In this post I will show how to combine features from natural language processing with traditional features (meta data) in one single model in keras. This can be done, by using multiple inputs and is not just usable in this specific context.
Recently I showed an example, where chats were classified in two categories, using traditional techniques (stacked ensemble). In another post I showed how to improve this approach by using deep neural networks, but only used the text data. It seems useful to add the metadata to the keras model and combine nlp and non-nlp features.
The easiest solution would be to add our meta data as additional special embeddings. In this case we need to transform our data into categorial features, because our embeddings can exist or not exist. This works if we increase our vocabulary size by the number of additional features and treat them as additional words.
Example: Out dictionary is 100 words and we have 10 additional features. In this case we add 10 additional words to the dictionary. The sequence of embeddings now always start with the meta data features, therefore we must increase our sequence length by 10.
There are several drawbacks with this solution. We only have categorical features, not continuous values and even more important the embeddings must be learned by the model and our vector space mixes up nlp and meta data.
Multiple input models
Much better would be a model, which can handle continuous data and just works as a classifier with nlp features and meta data. This is possible with multiple inputs in keras. Example:
nlp_input = Input(shape=(seq_length,), name='nlp_input')
meta_input = Input(shape=(10,), name='meta_input')
emb = Embedding(output_dim=embedding_size, input_dim=100, input_length=seq_length)(nlp_input)
nlp_out = Bidirectional(LSTM(128, dropout=0.3, recurrent_dropout=0.3, kernel_regularizer=regularizers.l2(0.01)))(emb)
x = concatenate([nlp_out, meta_input])
x = Dense(classifier_neurons, activation='relu')(x)
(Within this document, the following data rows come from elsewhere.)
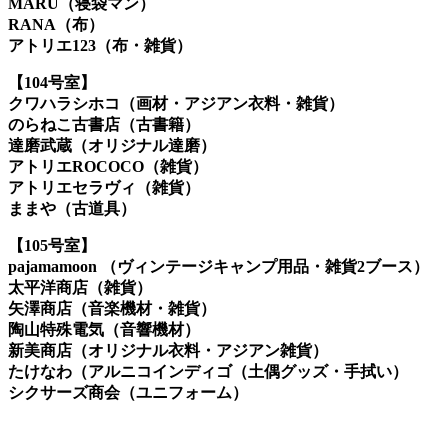
MARU（寝袋マン）
RANA（布）
アトリエ123（布・雑貨）
【104号室】
クワハラシホコ（画材・アジアン衣料・雑貨）
のらねこ古書店（古書籍）
達磨武蔵（オリジナル達磨）
アトリエROCOCO（雑貨）
アトリエセラヴィ（雑貨）
ままや（古
道具
）
【105号室】
pajamamoon （ヴィンテージキャンプ用品・雑貨2ブース）
太平洋商店（雑貨）
矢澤商店（音楽機材・雑貨）
陶山特殊電気（音響機材）
新美商店（オリジナル衣料・アジアン雑貨）
たけなわ（アルニコインディゴ（土偶グッズ・手拭い）
シクサーズ商会（ユニフォーム）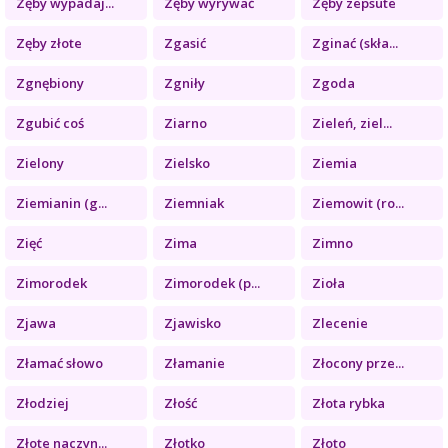
Zęby wypadaj...
Zęby wyrywać
Zęby zepsute
Zęby złote
Zgasić
Zginać (skła...
Zgnębiony
Zgniły
Zgoda
Zgubić coś
Ziarno
Zieleń, ziel...
Zielony
Zielsko
Ziemia
Ziemianin (g...
Ziemniak
Ziemowit (ro...
Zięć
Zima
Zimno
Zimorodek
Zimorodek (p...
Zioła
Zjawa
Zjawisko
Zlecenie
Złamać słowo
Złamanie
Złocony prze...
Złodziej
Złość
Złota rybka
Złote naczyn...
Złotko
Złoto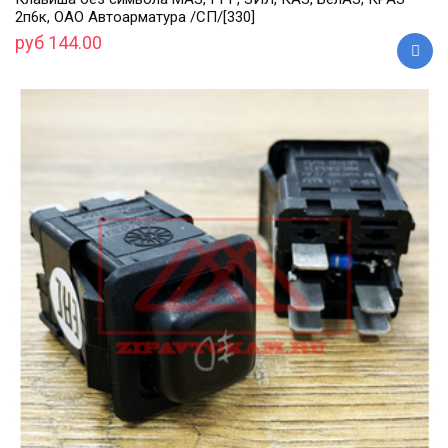
2п6к, ОАО Автоарматура /СП/[330]
руб 144.00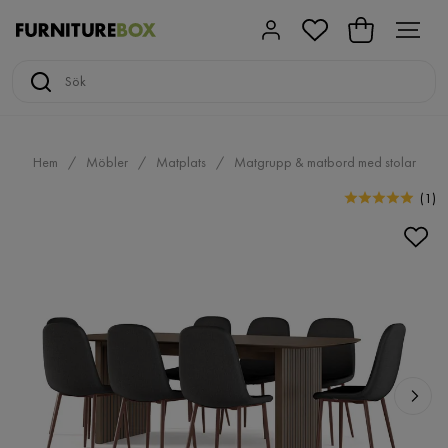
Hem
Möbler
Matplats
Matgrupp & matbord med stolar
(
1
)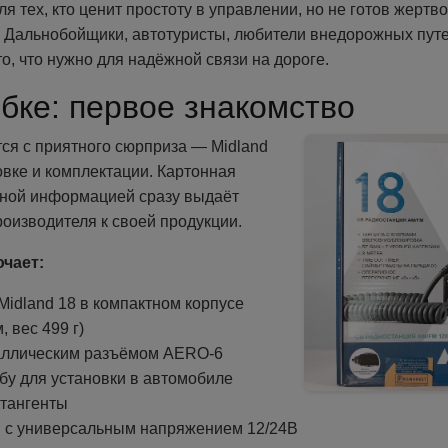
я тех, кто ценит простоту в управлении, но не готов жертв
 Дальнобойщики, автотуристы, любители внедорожных пут
то, что нужно для надёжной связи на дороге.
обке: первое знакомство
ся с приятного сюрприза — Midland
овке и комплектации. Картонная
чной информацией сразу выдаёт
оизводителя к своей продукции.
чает:
idland 18 в компактном корпусе
 вес 499 г)
таллическим разъёмом AERO-6
бу для установки в автомобиле
 тангенты
я с универсальным напряжением 12/24В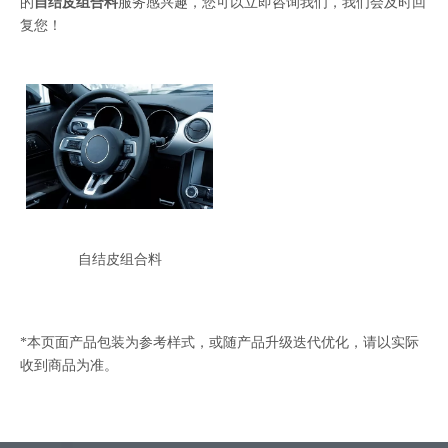
的
自结皮组合料
服务感兴趣，您可以立即咨询我们，我们会及时回
复您！
自结皮组合料
*本页面产品包装为参考样式，或随产品升级迭代优化，请以实际
收到商品为准。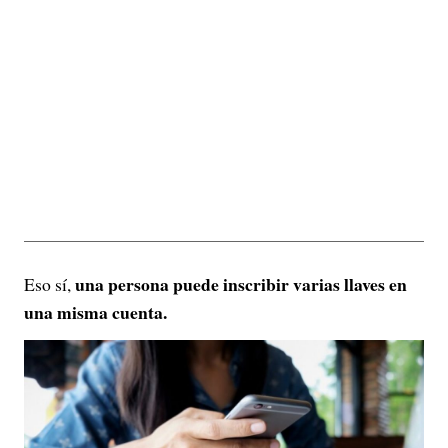
una persona puede inscribir varias llaves en
Eso sí,
una misma cuenta.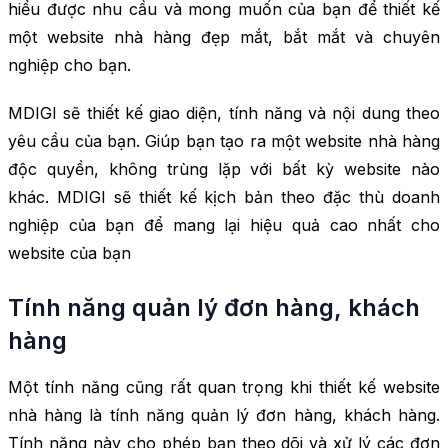
hiểu được nhu cầu và mong muốn của bạn để thiết kế
một website nhà hàng đẹp mắt, bắt mắt và chuyên
nghiệp cho bạn.
MDIGI sẽ thiết kế giao diện, tính năng và nội dung theo
yêu cầu của bạn. Giúp bạn tạo ra một website nhà hàng
độc quyền, không trùng lặp với bất kỳ website nào
khác. MDIGI sẽ thiết kế kịch bản theo đặc thù doanh
nghiệp của bạn để mang lại hiệu quả cao nhất cho
website của bạn
Tính năng quản lý đơn hàng, khách
hàng
Một tính năng cũng rất quan trọng khi thiết kế website
nhà hàng là tính năng quản lý đơn hàng, khách hàng.
Tính năng này cho phép bạn theo dõi và xử lý các đơn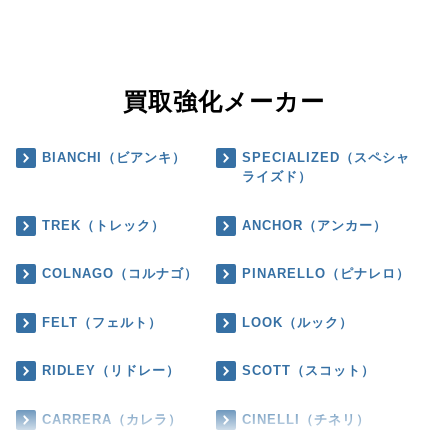
買取強化メーカー
BIANCHI（ビアンキ）
SPECIALIZED（スペシャ
ライズド）
TREK（トレック）
ANCHOR（アンカー）
COLNAGO（コルナゴ）
PINARELLO（ピナレロ）
FELT（フェルト）
LOOK（ルック）
RIDLEY（リドレー）
SCOTT（スコット）
CARRERA（カレラ）
CINELLI（チネリ）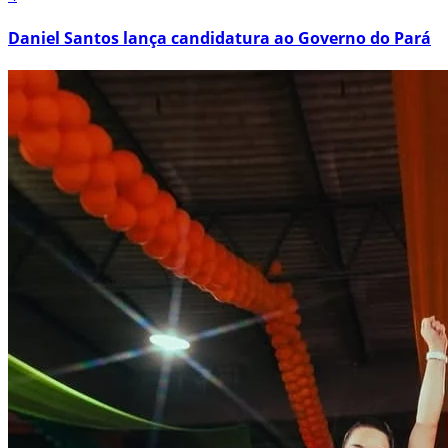
Daniel Santos lança candidatura ao Governo do Pará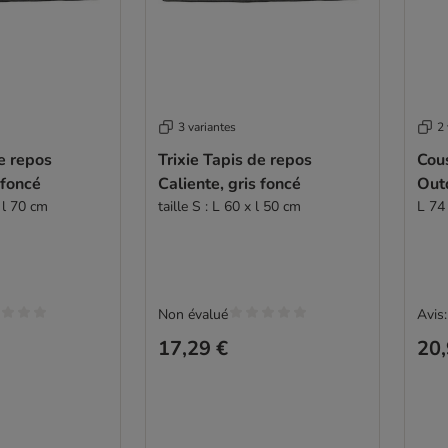
3 variantes
2 
de repos
Trixie Tapis de repos
Cou
 foncé
Caliente, gris foncé
Out
x l 70 cm
taille S : L 60 x l 50 cm
L 74
Non évalué
Avis:
17,29 €
20,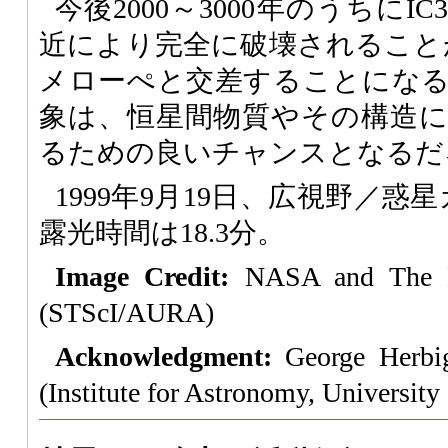
今後2000～3000年のうちにI
近により完全に破壊されることが
メローぺと交差することにな
象は、恒星間物質やその構造
るための良いチャンスとなるだ
1999年9月19日、広視野／惑
露光時間は18.3分。
Image Credit:
NASA and The H
(STScI/AURA)
Acknowledgment:
George Herbi
(Institute for Astronomy, University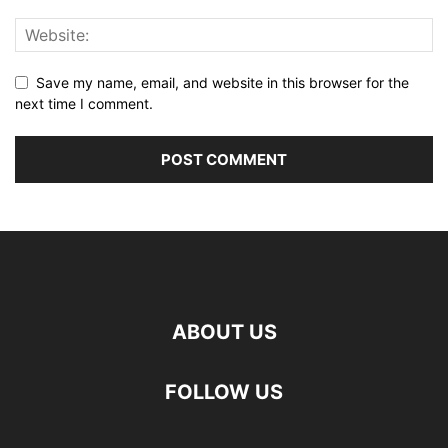
Save my name, email, and website in this browser for the
next time I comment.
ABOUT US
FOLLOW US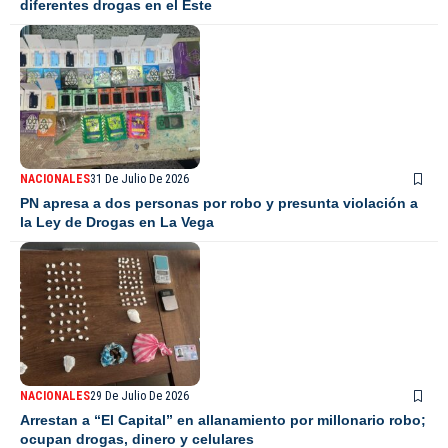
diferentes drogas en el Este
NACIONALES
31 De Julio De 2026
PN apresa a dos personas por robo y presunta violación a
la Ley de Drogas en La Vega
NACIONALES
29 De Julio De 2026
Arrestan a “El Capital” en allanamiento por millonario robo;
ocupan drogas, dinero y celulares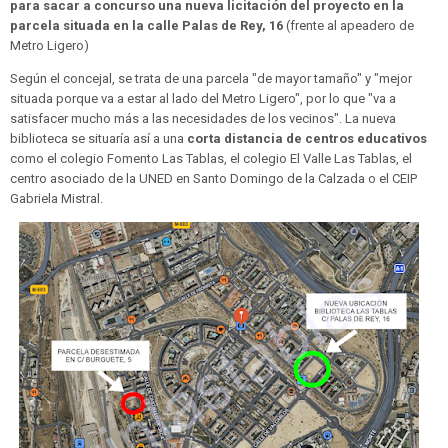
para sacar a concurso una nueva licitación del proyecto en la
parcela situada en la calle Palas de Rey, 16
(frente al apeadero de
Metro Ligero)
Según el concejal, se trata de una parcela "de mayor tamaño" y "mejor
situada porque va a estar al lado del Metro Ligero", por lo que "va a
satisfacer mucho más a las necesidades de los vecinos". La nueva
biblioteca se situaría así a una
corta distancia de centros educativos
como el colegio Fomento Las Tablas, el colegio El Valle Las Tablas, el
centro asociado de la UNED en Santo Domingo de la Calzada o el CEIP
Gabriela Mistral.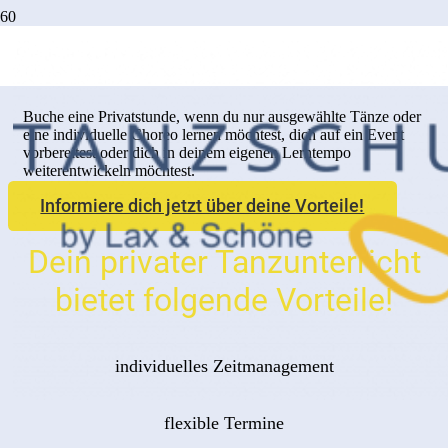
Privater Tanzunterricht
Buche eine Privatstunde, wenn du nur ausgewählte Tänze oder
eine individuelle Choreo lernen möchtest, dich auf ein Event
vorbereitest oder dich in deinem eigenen Lerntempo
weiterentwickeln möchtest.
Informiere dich jetzt über deine Vorteile!
Dein privater Tanzunterricht
bietet folgende Vorteile!
individuelles Zeitmanagement
flexible Termine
x = Dense(1, activation='sigmoid')(x)
model = Model(inputs=[nlp_input , meta_input], outputs=[x])
We use a bidirectional LSTM model and combine its output with the metadata. Therefor we define two input layers and treat them in separate models (nlp_input and meta_input). Our NLP data goes through the embedding transformation and the LSTM layer. The meta data is just used as it is, so we can just concatenate it with the lstm output (nlp_out). This combined vector is now classified in a dense layer and finally sigmoid in to the output neuron.